DATA FOR ANALYSIS
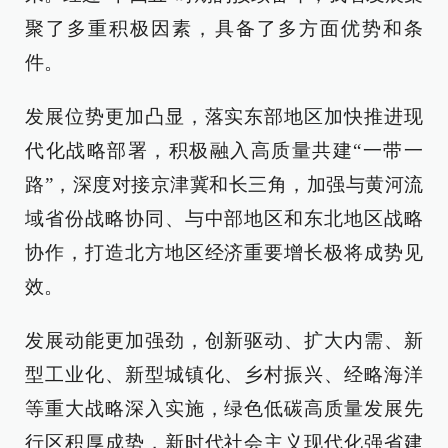
聚了多重积极因素，具备了多方面优势和条
件。
发展位势更加凸显，落实东部地区加快推进现
代化战略部署，积极融入高质量共建“一带一
路”，深度对接京津冀和长三角，加强与黄河流
域省份战略协同、与中部地区和东北地区战略
协作，打造北方地区经济重要增长极将成势见
效。
发展动能更加强劲，创新驱动、扩大内需、新
型工业化、新型城镇化、乡村振兴、经略海洋
等重大战略深入实施，绿色低碳高质量发展先
行区积厚成势，新时代社会主义现代化强省建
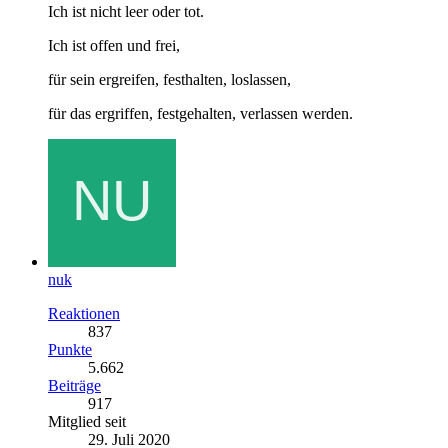
Ich ist nicht leer oder tot.
Ich ist offen und frei,
für sein ergreifen, festhalten, loslassen,
für das ergriffen, festgehalten, verlassen werden.
nuk
Reaktionen
837
Punkte
5.662
Beiträge
917
Mitglied seit
29. Juli 2020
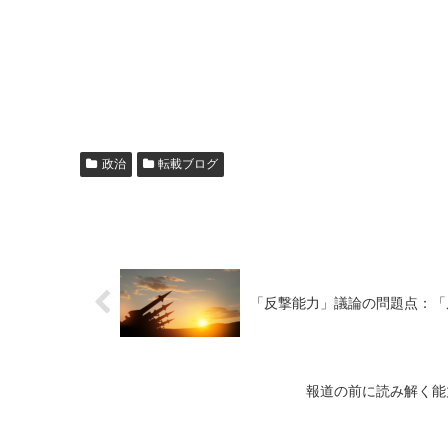
政治
転載ブログ
「反撃能力」議論の問題点：「
報道の前に読み解く能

GOAL OF THE EXERCISE
Leave out the pictures, and give all the records again exactly.

RESULT OF THIS TASK
聚了多重积极因素，具备了多方面优势和条
件。
发展位势更加凸显，落实东部地区加快推进现
代化战略部署，积极融入高质量共建“一带一
路”，深度对接京津冀和长三角，加强与黄河流
域省份战略协同、与中部地区和东北地区战略
协作，打造北方地区经济重要增长极将成势见
效。
发展动能更加强劲，创新驱动、扩大内需、新
型工业化、新型城镇化、乡村振兴、经略海洋
等重大战略深入实施，绿色低碳高质量发展先
行区积厚成势，新时代社会主义现代化强省建
Ich ist nicht leer oder tot.
Ich ist offen und frei,
für sein ergreifen, festhalten, loslassen,
für das ergriffen, festgehalten, verlassen werden.
nuk
Reaktionen
837
Punkte
5.662
Beiträge
917
Mitglied seit
29. Juli 2020
政治
転載ブログ
「反撃能力」議論の問題点：「
報道の前に読み解く能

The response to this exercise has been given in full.